Metadata Key-Value Structure Each metadata entry: key_len u64 key_string[key_len] val_type u32 value_data (type-dependent) Value Types: Type 0-6: u8, i8, u16, i16, u32, i32, f32 Type 7: bool (u8) Type 8: string (u64 len + bytes) Type 9: array (u32 elem_type + u64 len + elements) ← tokenizer vocab! Type 10-12: u64, i64, f64 ⚠ Array type can be huge (100K+ tokens). We skip reading array contents.

Keys We Extract

GGUF Key Type Maps To Example
general.architecture string model_type "llama"
llama.block_count u32 num_layers 36
llama.embedding_length u32 hidden_size 3584
llama.feed_forward_length u32 intermediate_size 18944
llama.attention.head_count u32 num_heads 28
llama.attention.head_count_kv u32 num_kv_heads 4
llama.context_length u32 max_position_embeddings 32768
llama.rope.freq_base f32 rope_theta 1000000.0
llama.norm_rms_eps f32 rms_norm_eps 1e-6
general.alignment u32 (internal) 32

Code: Selective Metadata Parsing

wanted_meta = {
    "general.architecture",
    "llama.block_count",
    "llama.embedding_length",
    # ... other keys we need
}

meta = {}
for _ in range(n_kv):
    key = r.key_str()      # Read key length + key bytes
    vtype = r.u32()        # Read value type

    if key in wanted_meta:
        meta[key] = _gguf_read_value(r, vtype)  # Parse value
    else:
        _gguf_skip_value(r, vtype)              # Skip unknown keys (fast!)

Step 4: Read Tensor Info (Headers Only)

For each tensor, we read its name, dimensions, type, and offset within the data section.

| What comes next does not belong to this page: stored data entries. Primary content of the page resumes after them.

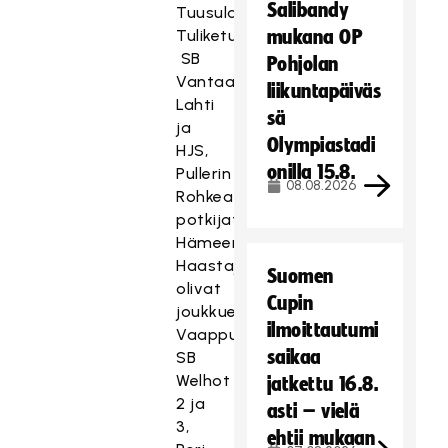
Salibandy
Tuusulan
Tuliketut,
mukana OP
SB
Pohjolan
Vantaa,
liikuntapäiväs
Lahti
sä
ja
Olympiastadi
HJS,
onilla 15.8.
Pullerin
08.08.2026
Rohkeat
potkijat
Hämeenlinnasta.
Haastajasarjassa
Suomen
olivat
Cupin
joukkueet:
ilmoittautumi
Vaappuankat,
saikaa
SB
Welhot
jatkettu 16.8.
2 ja
asti – vielä
3,
ehtii mukaan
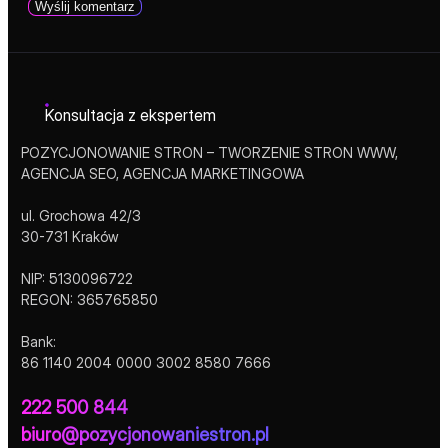
Konsultacja z ekspertem
POZYCJONOWANIE STRON – TWORZENIE STRON WWW,
AGENCJA SEO, AGENCJA MARKETINGOWA
ul. Grochowa 42/3
30-731 Kraków
NIP: 5130096722
REGON: 365765850
Bank:
86 1140 2004 0000 3002 8580 7666
222 500 844
biuro@pozycjonowaniestron.pl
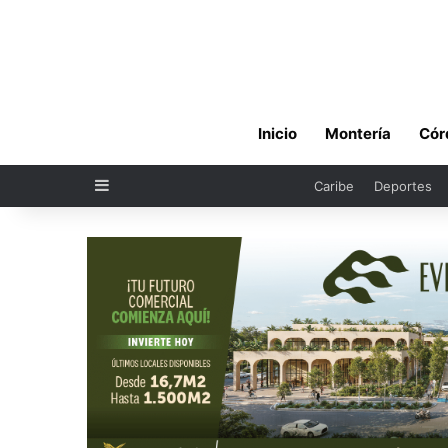
Inicio
Montería
Cór
Sidebar
Caribe
Deportes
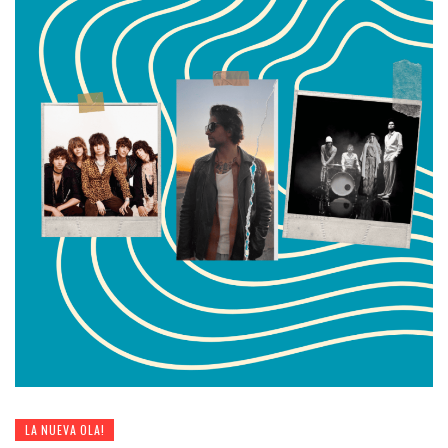
LA NUEVA OLA!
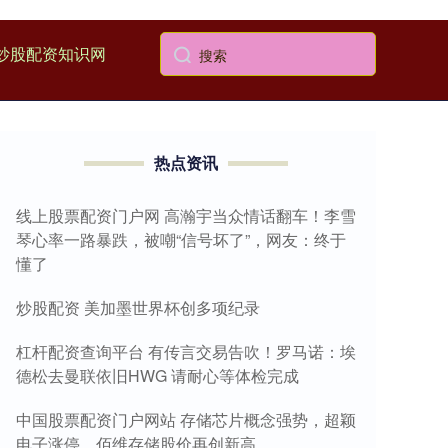
炒股配资知识网
热点资讯
线上股票配资门户网 高瀚宇当众情话翻车！李雪
琴心率一路暴跌，被嘲“信号坏了”，网友：终于
懂了
炒股配资 美加墨世界杯创多项纪录
杠杆配资查询平台 有传言交易告吹！罗马诺：埃
德松去曼联依旧HWG 请耐心等体检完成
中国股票配资门户网站 存储芯片概念强势，超颖
电子涨停，佰维存储股价再创新高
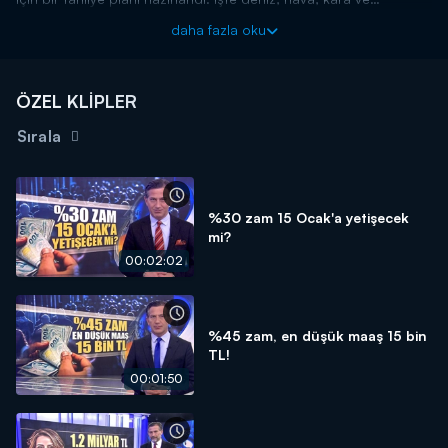
demiryollarının kullanılması planlanan milyonların tahliye
daha fazla oku
senaryosu... Detaylar Kanal D Ana Haber'de!
ÖZEL KLİPLER
Sırala
%30 zam 15 Ocak'a yetişecek
mi?
00:02:02
%45 zam, en düşük maaş 15 bin
TL!
00:01:50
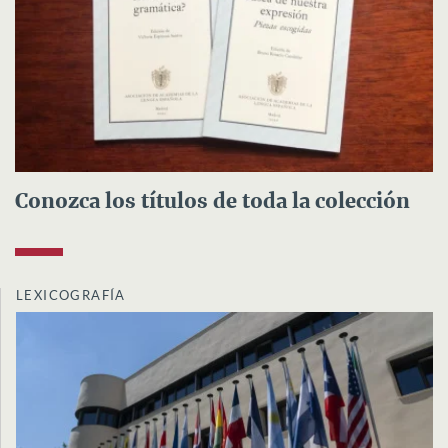
Conozca los títulos de toda la colección
LEXICOGRAFÍA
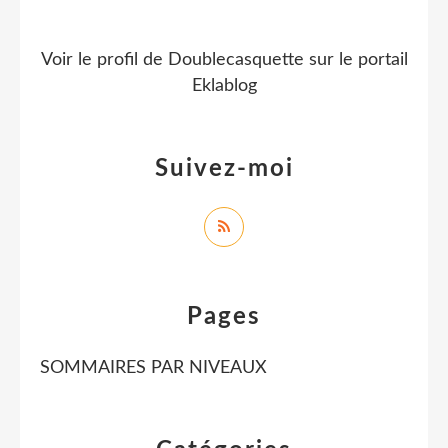
Voir le profil de
Doublecasquette
sur le portail
Eklablog
Suivez-moi
Pages
SOMMAIRES PAR NIVEAUX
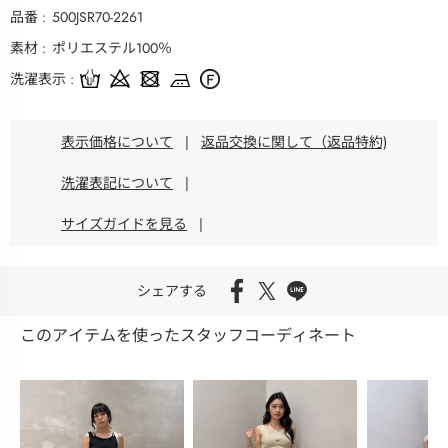
品番
500JSR70-2261
素材
ポリエステル100％
洗濯表示
表示価格について
|
返品交換に関して（返品特約)
洗濯表記について
|
サイズガイドを見る
|
シェアする
このアイテムを使ったスタッフコーディネート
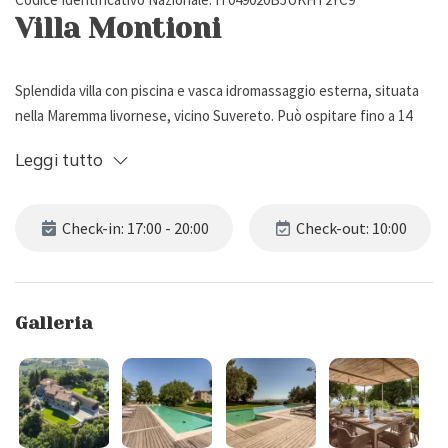
Villa Montioni
Splendida villa con piscina e vasca idromassaggio esterna, situata
nella Maremma livornese, vicino Suvereto. Può ospitare fino a 14
persone, ha 7 camere da letto e 8 bagni.
Leggi tutto
Descrizione Esterna
Check-in: 17:00 - 20:00
Check-out: 10:00
Villa Montioni è immersa in un grande giardino (di circa 4000 mq) con
prato e querce secolari che regala scorci sull'arcipelago toscano e
la campagna maremmana.
Galleria
All'interno del giardino sono disposti vari angoli lettura e aree
lounge con gazebi e divani, ideali per rilassarsi sorseggiando un
buon bicchiere di vino.
Sotto il patio, in prossimità della cucina, è presente un tavolo da
pranzo per consumare i pasti all'aria aperta mentre un secondo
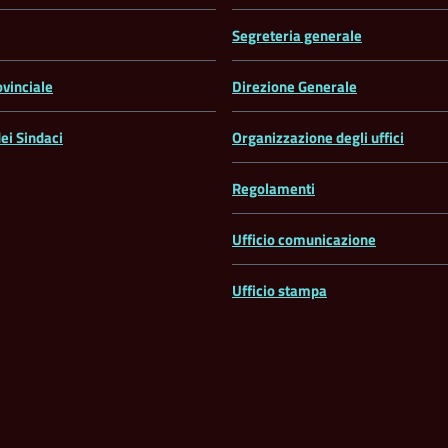
Segreteria generale
ovinciale
Direzione Generale
ei Sindaci
Organizzazione degli uffici
Regolamenti
Ufficio comunicazione
Ufficio stampa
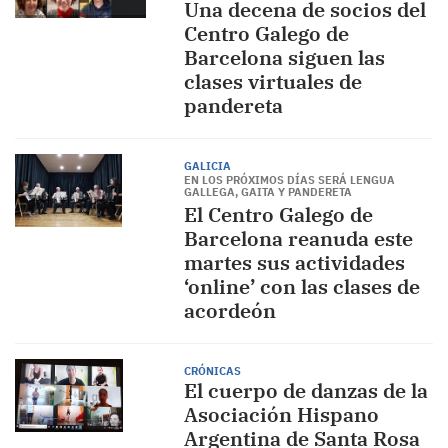
Una decena de socios del
Centro Galego de
Barcelona siguen las
clases virtuales de
pandereta
GALICIA
EN LOS PRÓXIMOS DÍAS SERÁ LENGUA
GALLEGA, GAITA Y PANDERETA
El Centro Galego de
Barcelona reanuda este
martes sus actividades
‘online’ con las clases de
acordeón
CRÓNICAS
El cuerpo de danzas de la
Asociación Hispano
Argentina de Santa Rosa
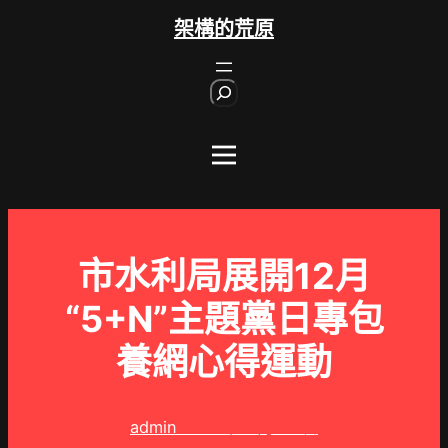
跳
架構的荒原
至
主
S
要
e
內
a
r
容
c
h
市水利局展開12月
“5+N”主題黨日專包
養網心得運動
admin
2025 年 8 月 21 日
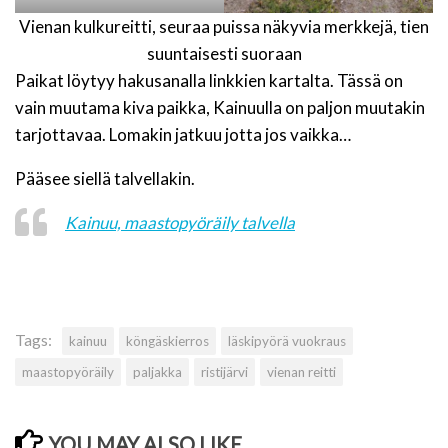
Vienan kulkureitti, seuraa puissa näkyvia merkkejä, tien
suuntaisesti suoraan
Paikat löytyy hakusanalla linkkien kartalta. Tässä on
vain muutama kiva paikka, Kainuulla on paljon muutakin
tarjottavaa. Lomakin jatkuu jotta jos vaikka…
Pääsee siellä talvellakin.
Kainuu, maastopyöräily talvella
Tags:
kainuu
köngäskierros
läskipyörä vuokraus
maastopyöräily
paljakka
ristijärvi
vienan reitti
YOU MAY ALSO LIKE...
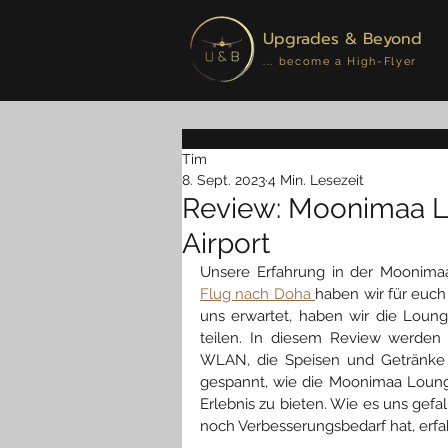
Upgrades & Beyond
... become a High-Flyer
Tim
8. Sept. 2023
4 Min. Lesezeit
Review: Moonimaa Lo
Airport
Unsere Erfahrung in der Moonim
Flug nach Doha 
haben wir für euch
uns erwartet, haben wir die Loun
teilen. In diesem Review werden 
WLAN, die Speisen und Getränke s
gespannt, wie die Moonimaa Loung
Erlebnis zu bieten. Wie es uns gefa
noch Verbesserungsbedarf hat, erfahr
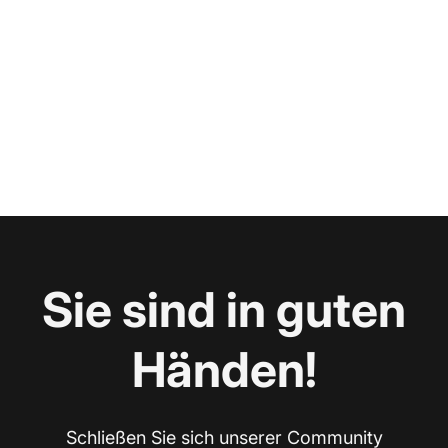
Sie sind in guten
Händen!
Schließen Sie sich unserer Community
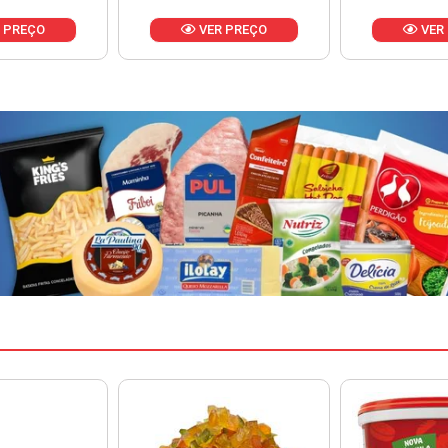
 PREÇO
VER PREÇO
VER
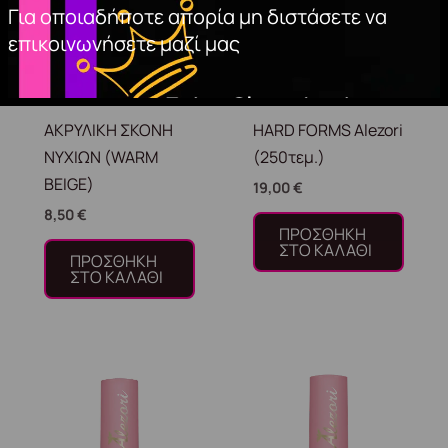
Για οποιαδήποτε απορία μη διστάσετε να
επικοινωνήσετε μαζί μας
ΑΚΡΥΛΙΚΗ ΣΚΟΝΗ
HARD FORMS Alezori
ΝΥΧΙΩΝ (WARM
(250τεμ.)
BEIGE)
19,00
€
8,50
€
ΠΡΟΣΘΉΚΗ
ΣΤΟ ΚΑΛΆΘΙ
ΠΡΟΣΘΉΚΗ
ΣΤΟ ΚΑΛΆΘΙ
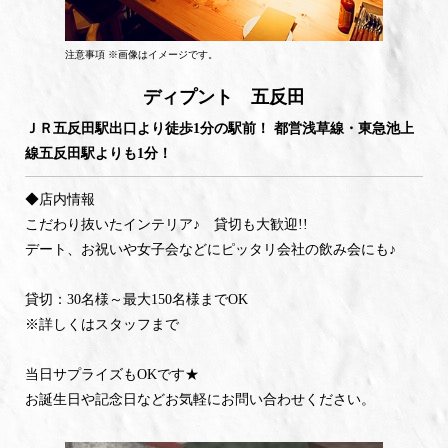
注意事項 ※画像はイメージです。
ディプント 五反田
ＪＲ五反田駅出口より徒歩1分の駅前！ 都営浅草線・東急池上
線五反田駅よりも1分！
◆店内情報
こだわり抜いたインテリア♪ 貸切も大歓迎!!
デート、お祝いや女子会などにピッタリ会社の飲み会にも♪
貸切：30名様～最大150名様までOK
※詳しくはスタッフまで
当日サプライズもOKです★
お誕生日や記念日などお気軽にお問い合わせください。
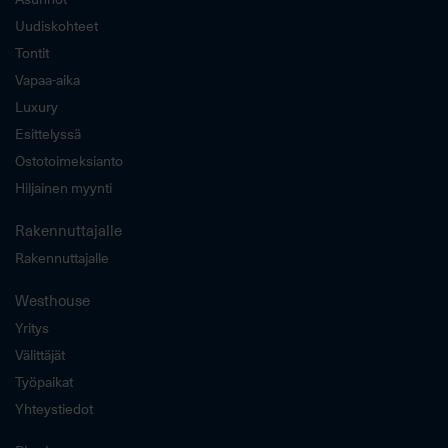
Uudiskohteet
Tontit
Vapaa-aika
Luxury
Esittelyssä
Ostotoimeksianto
Hiljainen myynti
Rakennuttajalle
Rakennuttajalle
Westhouse
Yritys
Välittäjät
Työpaikat
Yhteystiedot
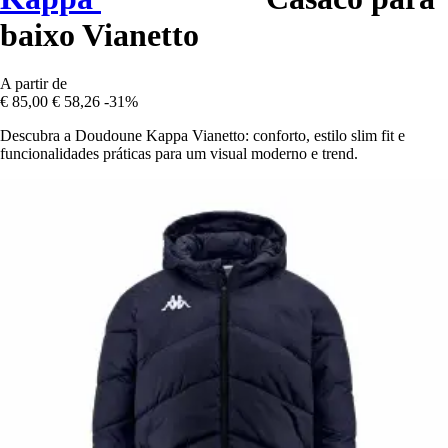
baixo Vianetto
A partir de
€ 85,00
€ 58,26
-31%
Descubra a Doudoune Kappa Vianetto: conforto, estilo slim fit e
funcionalidades práticas para um visual moderno e trend.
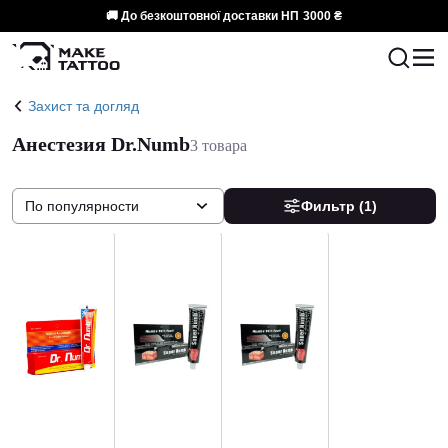
🚚 До безкоштовної доставки НП
3000 ₴
Захист та догляд
Анестезия Dr.Numb
3 товара
По популярности
Фильтр
(1)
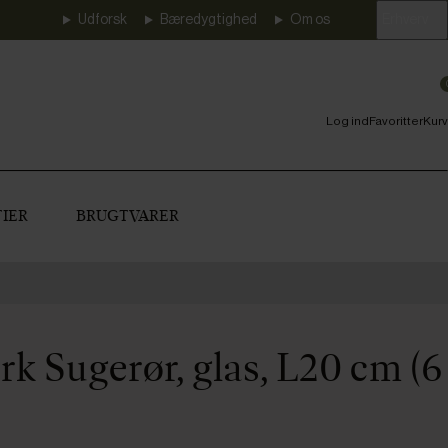
Udforsk
Bæredygtighed
Om os
Erhverv
Log ind
Favoritter
Kurv
IER
BRUGTVARER
k Sugerør, glas, L20 cm (6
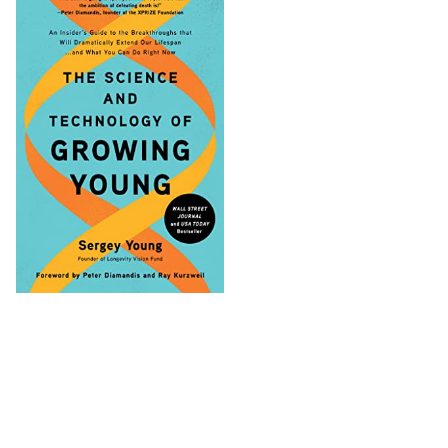
LONGEVITY NIEUWS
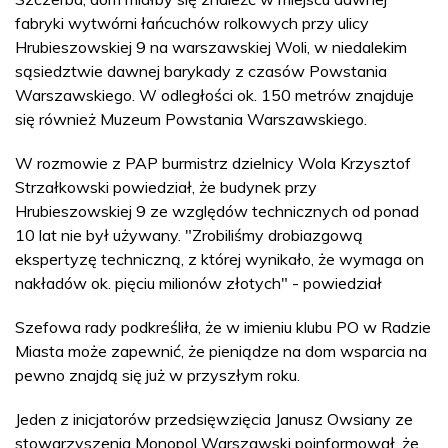
fabryki wytwórni łańcuchów rolkowych przy ulicy
Hrubieszowskiej 9 na warszawskiej Woli, w niedalekim
sąsiedztwie dawnej barykady z czasów Powstania
Warszawskiego. W odległości ok. 150 metrów znajduje
się również Muzeum Powstania Warszawskiego.
W rozmowie z PAP burmistrz dzielnicy Wola Krzysztof
Strzałkowski powiedział, że budynek przy
Hrubieszowskiej 9 ze względów technicznych od ponad
10 lat nie był używany. "Zrobiliśmy drobiazgową
ekspertyzę techniczną, z której wynikało, że wymaga on
nakładów ok. pięciu milionów złotych" - powiedział
Szefowa rady podkreśliła, że w imieniu klubu PO w Radzie
Miasta może zapewnić, że pieniądze na dom wsparcia na
pewno znajdą się już w przyszłym roku.
Jeden z inicjatorów przedsięwzięcia Janusz Owsiany ze
stowarzyszenia Monopol Warszawski poinformował, że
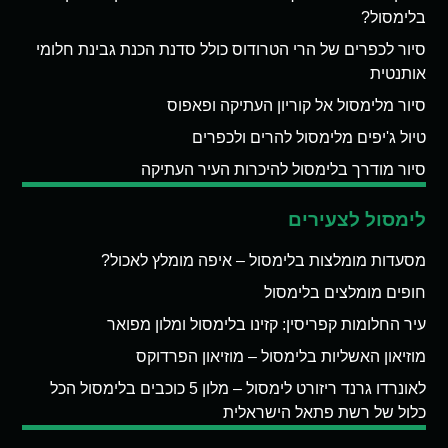
בלימסול?
סיור לכפרים של הרי הטרודוס כולל סדנת הכנת גבינת חלומי
אותנטית
סיור מלימסול אל קוריון העתיקה ופאפוס
טיול ג'יפים מלימסול להרים ולכפרים
סיור מודרך בלימסול להיכרות העיר העתיקה
לימסול לצעירים
מסעדות מומלצות בלימסול – איפה מומלץ לאכול?
חופים מומלצים בלימסול
עיר החלומות קפריסין: קזינו בלימסול ומלון מפואר
מוזיאון האשליות בלימסול – מוזיאון הפרדוקס
לאונרדו גרנד ריזורט לימסול – מלון 5 כוכבים בלימסול הכל
כלול של רשת פתאל הישראלית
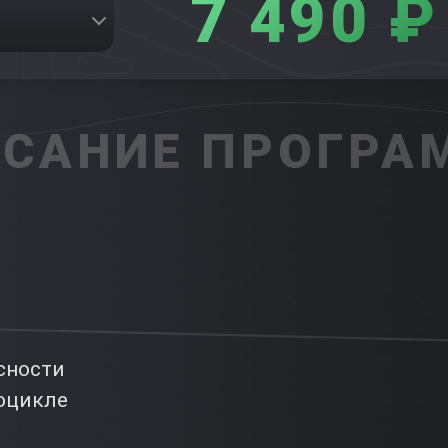
7 490 ₽
САНИЕ ПРОГР
сности
оцикле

The actual tensor data comes later - this is just the index.

Tensor Info Structure (Per Tensor) name_len u64 name[name_len] n_dims u32 dims[n_dims] (u64 each) ggml_type u32 data_offset u64 Example Tensor: name = "blk.0.attn_q.weight" n_dims = 2 dims = [3584, 3584] ggml_type = 12 (Q4_K) offset = 0x00123000 (relative to data_start) ⚠ GGML dims are [ne0, ne1, ...] = [inner_dim, outer_dim]. For weight [3584,3584]: ne0=3584 cols, ne1=3584 rows

Code: Building Tensor Index

@dataclass
class TensorInfo:
    name: str
    dims: Tuple[int, ...]  # GGML order: ne0, ne1, ...
    ggml_type: int
    offset: int            # Relative to data section start

tensors: Dict[str, TensorInfo] = {}

for _ in range(n_tensors):
    name = r.key_str()           # Read name
    n_dims = r.u32()             # Read dimension count
    dims = tuple(r.u64() for _ in range(n_dims))
    ggml_type = r.u32()          # Q4_K=12, F32=0, etc.
    offset = r.u64()             # Byte offset in data section

    tensors[name] = TensorInfo(name=name, dims=dims,
                               ggml_type=ggml_type, offset=offset)

Step 5: Calculate Data Section Start (Alignment)

GGUF aligns the data section to a boundary (typically 32 bytes). This ensures tensor data is properly aligned for SIMD operations.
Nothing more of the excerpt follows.